Document understanding data
******

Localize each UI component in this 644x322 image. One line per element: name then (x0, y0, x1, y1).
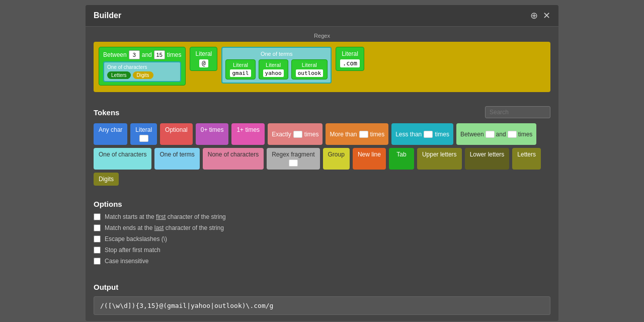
option-item-5: Case insensitive (94, 258, 550, 265)
option-label-4: Stop after first match (105, 247, 160, 254)
tok-regexfrag-label: Regex fragment (272, 151, 314, 158)
oot-item-gmail[interactable]: Literal gmail (225, 59, 255, 79)
oot-gmail-value: gmail (230, 69, 251, 77)
tok-exactly-suffix: times (304, 131, 319, 138)
one-of-chars-inner: One of characters Letters Digits (103, 61, 181, 82)
tok-exactly-label: Exactly (272, 131, 291, 138)
output-title: Output (94, 283, 550, 291)
option-item-1: Match starts at the first character of t… (94, 213, 550, 220)
tok-literal-label: Literal (135, 126, 152, 133)
between-block[interactable]: Between and times One of characters Lett… (99, 47, 186, 86)
letters-tag[interactable]: Letters (107, 71, 131, 79)
tokens-section: Tokens Any char Literal Optional 0+ time… (86, 100, 558, 192)
option-checkbox-3[interactable] (94, 235, 101, 243)
between-label: Between (103, 51, 127, 58)
tok-between-label: Between (460, 131, 484, 138)
panel-title: Builder (94, 11, 121, 20)
oot-item-yahoo[interactable]: Literal yahoo (259, 59, 288, 79)
option-label-3: Escape backslashes (\) (105, 235, 167, 243)
tok-between-and: and (496, 131, 506, 138)
tokens-grid: Any char Literal Optional 0+ times 1+ ti… (94, 123, 550, 186)
literal-com-value: .com (340, 59, 360, 67)
token-any-char[interactable]: Any char (94, 123, 127, 145)
literal-com-block[interactable]: Literal .com (336, 47, 364, 71)
literal-com-label: Literal (342, 50, 358, 57)
oot-outlook-label: Literal (302, 62, 317, 68)
token-new-line[interactable]: New line (353, 148, 386, 170)
token-digits[interactable]: Digits (94, 173, 119, 186)
main-panel: Builder ⊕ ✕ Regex Between and times One … (86, 5, 558, 321)
token-between[interactable]: Between and times (456, 123, 536, 145)
token-regex-frag[interactable]: Regex fragment (267, 148, 319, 170)
token-one-of-char[interactable]: One of characters (94, 148, 151, 170)
tok-literal-box (139, 135, 148, 142)
tok-morethan-label: More than (330, 131, 357, 138)
option-label-1: Match starts at the first character of t… (105, 213, 226, 220)
between-input-1[interactable] (129, 50, 140, 59)
tokens-header: Tokens (94, 106, 550, 118)
panel-header: Builder ⊕ ✕ (86, 5, 558, 27)
literal-at-value: @ (199, 59, 208, 67)
token-group[interactable]: Group (323, 148, 350, 170)
tok-lessthan-label: Less than (395, 131, 422, 138)
tok-exactly-box (293, 131, 302, 138)
option-checkbox-5[interactable] (94, 258, 101, 265)
tok-between-box1 (486, 131, 495, 138)
literal-at-label: Literal (196, 50, 212, 57)
token-exactly[interactable]: Exactly times (268, 123, 323, 145)
option-checkbox-1[interactable] (94, 213, 101, 220)
output-section: Output /([\w\d]){3,15}@(gmail|yahoo|outl… (86, 277, 558, 321)
inner-tags: Letters Digits (107, 71, 177, 79)
option-checkbox-4[interactable] (94, 247, 101, 254)
oot-yahoo-label: Literal (266, 62, 281, 68)
search-input[interactable] (485, 106, 550, 118)
token-lessthan[interactable]: Less than times (391, 123, 453, 145)
oot-outlook-value: outlook (296, 69, 323, 77)
token-none-of-char[interactable]: None of characters (203, 148, 264, 170)
option-checkbox-2[interactable] (94, 224, 101, 231)
option-item-4: Stop after first match (94, 247, 550, 254)
token-optional[interactable]: Optional (160, 123, 193, 145)
token-tab[interactable]: Tab (389, 148, 414, 170)
digits-tag[interactable]: Digits (133, 71, 153, 79)
regex-area: Between and times One of characters Lett… (94, 42, 550, 92)
option-label-2: Match ends at the last character of the … (105, 224, 224, 231)
tok-regexfrag-box (289, 159, 298, 167)
option-label-5: Case insensitive (105, 258, 148, 265)
between-header: Between and times (103, 50, 181, 59)
one-of-terms-block[interactable]: One of terms Literal gmail Literal yahoo… (221, 47, 332, 84)
option-item-3: Escape backslashes (\) (94, 235, 550, 243)
tok-morethan-suffix: times (370, 131, 385, 138)
option-item-2: Match ends at the last character of the … (94, 224, 550, 231)
oot-gmail-label: Literal (233, 62, 248, 68)
token-1times[interactable]: 1+ times (231, 123, 265, 145)
tokens-title: Tokens (94, 108, 119, 117)
between-input-2[interactable] (154, 50, 165, 59)
output-box: /([\w\d]){3,15}@(gmail|yahoo|outlook)\.c… (94, 296, 550, 315)
token-lower-letters[interactable]: Lower letters (465, 148, 510, 170)
oot-yahoo-value: yahoo (263, 69, 284, 77)
add-icon-button[interactable]: ⊕ (530, 11, 538, 20)
tok-between-suffix: times (518, 131, 533, 138)
inner-label: One of characters (107, 64, 177, 70)
regex-section: Regex Between and times One of character… (86, 27, 558, 98)
token-one-of-terms[interactable]: One of terms (154, 148, 199, 170)
options-section: Options Match starts at the first charac… (86, 194, 558, 275)
tok-morethan-box (359, 131, 368, 138)
oot-items: Literal gmail Literal yahoo Literal outl… (225, 59, 328, 79)
literal-at-block[interactable]: Literal @ (190, 47, 217, 71)
token-upper-letters[interactable]: Upper letters (417, 148, 462, 170)
token-morethan[interactable]: More than times (326, 123, 388, 145)
between-times: times (167, 51, 182, 58)
options-title: Options (94, 200, 550, 208)
token-letters[interactable]: Letters (512, 148, 541, 170)
oot-header: One of terms (261, 51, 293, 57)
tok-lessthan-suffix: times (435, 131, 449, 138)
token-0times[interactable]: 0+ times (196, 123, 229, 145)
header-icons: ⊕ ✕ (530, 11, 550, 20)
tok-between-box2 (508, 131, 517, 138)
oot-item-outlook[interactable]: Literal outlook (291, 59, 328, 79)
tok-lessthan-box (424, 131, 433, 138)
close-icon-button[interactable]: ✕ (543, 11, 550, 20)
token-literal[interactable]: Literal (130, 123, 157, 145)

******

→ **Instructions to follow**:
Restate the records above exactly, less any pictures.

→ **Response to the task**:
Localize each UI component in this 644x322 image. One line per element: name then (x0, y0, x1, y1).
option-item-5: Case insensitive (94, 258, 550, 265)
option-label-4: Stop after first match (105, 247, 160, 254)
tok-regexfrag-label: Regex fragment (272, 151, 314, 158)
oot-item-gmail[interactable]: Literal gmail (225, 59, 255, 79)
oot-gmail-value: gmail (230, 69, 251, 77)
tok-exactly-suffix: times (304, 131, 319, 138)
one-of-chars-inner: One of characters Letters Digits (103, 61, 181, 82)
tok-exactly-label: Exactly (272, 131, 291, 138)
output-title: Output (94, 283, 550, 291)
option-item-1: Match starts at the first character of t… (94, 213, 550, 220)
tok-literal-label: Literal (135, 126, 152, 133)
between-block[interactable]: Between and times One of characters Lett… (99, 47, 186, 86)
letters-tag[interactable]: Letters (107, 71, 131, 79)
tokens-section: Tokens Any char Literal Optional 0+ time… (86, 100, 558, 192)
option-checkbox-3[interactable] (94, 235, 101, 243)
between-label: Between (103, 51, 127, 58)
tok-between-label: Between (460, 131, 484, 138)
panel-title: Builder (94, 11, 121, 20)
oot-item-yahoo[interactable]: Literal yahoo (259, 59, 288, 79)
option-label-3: Escape backslashes (\) (105, 235, 167, 243)
tok-between-and: and (496, 131, 506, 138)
tokens-grid: Any char Literal Optional 0+ times 1+ ti… (94, 123, 550, 186)
literal-com-value: .com (340, 59, 360, 67)
token-any-char[interactable]: Any char (94, 123, 127, 145)
literal-com-block[interactable]: Literal .com (336, 47, 364, 71)
literal-com-label: Literal (342, 50, 358, 57)
oot-outlook-label: Literal (302, 62, 317, 68)
token-new-line[interactable]: New line (353, 148, 386, 170)
token-digits[interactable]: Digits (94, 173, 119, 186)
main-panel: Builder ⊕ ✕ Regex Between and times One … (86, 5, 558, 321)
token-between[interactable]: Between and times (456, 123, 536, 145)
token-regex-frag[interactable]: Regex fragment (267, 148, 319, 170)
token-one-of-char[interactable]: One of characters (94, 148, 151, 170)
tok-literal-box (139, 135, 148, 142)
tok-morethan-label: More than (330, 131, 357, 138)
option-label-1: Match starts at the first character of t… (105, 213, 226, 220)
between-input-1[interactable] (129, 50, 140, 59)
tokens-header: Tokens (94, 106, 550, 118)
panel-header: Builder ⊕ ✕ (86, 5, 558, 27)
literal-at-value: @ (199, 59, 208, 67)
token-group[interactable]: Group (323, 148, 350, 170)
tok-lessthan-label: Less than (395, 131, 422, 138)
tok-exactly-box (293, 131, 302, 138)
option-checkbox-5[interactable] (94, 258, 101, 265)
tok-between-box1 (486, 131, 495, 138)
literal-at-label: Literal (196, 50, 212, 57)
token-exactly[interactable]: Exactly times (268, 123, 323, 145)
option-checkbox-1[interactable] (94, 213, 101, 220)
output-section: Output /([\w\d]){3,15}@(gmail|yahoo|outl… (86, 277, 558, 321)
inner-tags: Letters Digits (107, 71, 177, 79)
option-checkbox-4[interactable] (94, 247, 101, 254)
oot-yahoo-label: Literal (266, 62, 281, 68)
search-input[interactable] (485, 106, 550, 118)
token-lessthan[interactable]: Less than times (391, 123, 453, 145)
oot-outlook-value: outlook (296, 69, 323, 77)
token-none-of-char[interactable]: None of characters (203, 148, 264, 170)
option-checkbox-2[interactable] (94, 224, 101, 231)
option-item-4: Stop after first match (94, 247, 550, 254)
token-optional[interactable]: Optional (160, 123, 193, 145)
token-tab[interactable]: Tab (389, 148, 414, 170)
digits-tag[interactable]: Digits (133, 71, 153, 79)
regex-area: Between and times One of characters Lett… (94, 42, 550, 92)
option-label-2: Match ends at the last character of the … (105, 224, 224, 231)
tok-regexfrag-box (289, 159, 298, 167)
option-label-5: Case insensitive (105, 258, 148, 265)
between-header: Between and times (103, 50, 181, 59)
one-of-terms-block[interactable]: One of terms Literal gmail Literal yahoo… (221, 47, 332, 84)
option-item-3: Escape backslashes (\) (94, 235, 550, 243)
tok-morethan-suffix: times (370, 131, 385, 138)
option-item-2: Match ends at the last character of the … (94, 224, 550, 231)
oot-gmail-label: Literal (233, 62, 248, 68)
token-1times[interactable]: 1+ times (231, 123, 265, 145)
tokens-title: Tokens (94, 108, 119, 117)
between-input-2[interactable] (154, 50, 165, 59)
output-box: /([\w\d]){3,15}@(gmail|yahoo|outlook)\.c… (94, 296, 550, 315)
token-lower-letters[interactable]: Lower letters (465, 148, 510, 170)
oot-yahoo-value: yahoo (263, 69, 284, 77)
add-icon-button[interactable]: ⊕ (530, 11, 538, 20)
tok-between-suffix: times (518, 131, 533, 138)
inner-label: One of characters (107, 64, 177, 70)
regex-section: Regex Between and times One of character… (86, 27, 558, 98)
token-one-of-terms[interactable]: One of terms (154, 148, 199, 170)
options-section: Options Match starts at the first charac… (86, 194, 558, 275)
tok-morethan-box (359, 131, 368, 138)
oot-items: Literal gmail Literal yahoo Literal outl… (225, 59, 328, 79)
literal-at-block[interactable]: Literal @ (190, 47, 217, 71)
token-upper-letters[interactable]: Upper letters (417, 148, 462, 170)
token-morethan[interactable]: More than times (326, 123, 388, 145)
between-times: times (167, 51, 182, 58)
options-title: Options (94, 200, 550, 208)
token-letters[interactable]: Letters (512, 148, 541, 170)
oot-header: One of terms (261, 51, 293, 57)
tok-lessthan-suffix: times (435, 131, 449, 138)
token-0times[interactable]: 0+ times (196, 123, 229, 145)
header-icons: ⊕ ✕ (530, 11, 550, 20)
tok-between-box2 (508, 131, 517, 138)
oot-item-outlook[interactable]: Literal outlook (291, 59, 328, 79)
tok-lessthan-box (424, 131, 433, 138)
close-icon-button[interactable]: ✕ (543, 11, 550, 20)
token-literal[interactable]: Literal (130, 123, 157, 145)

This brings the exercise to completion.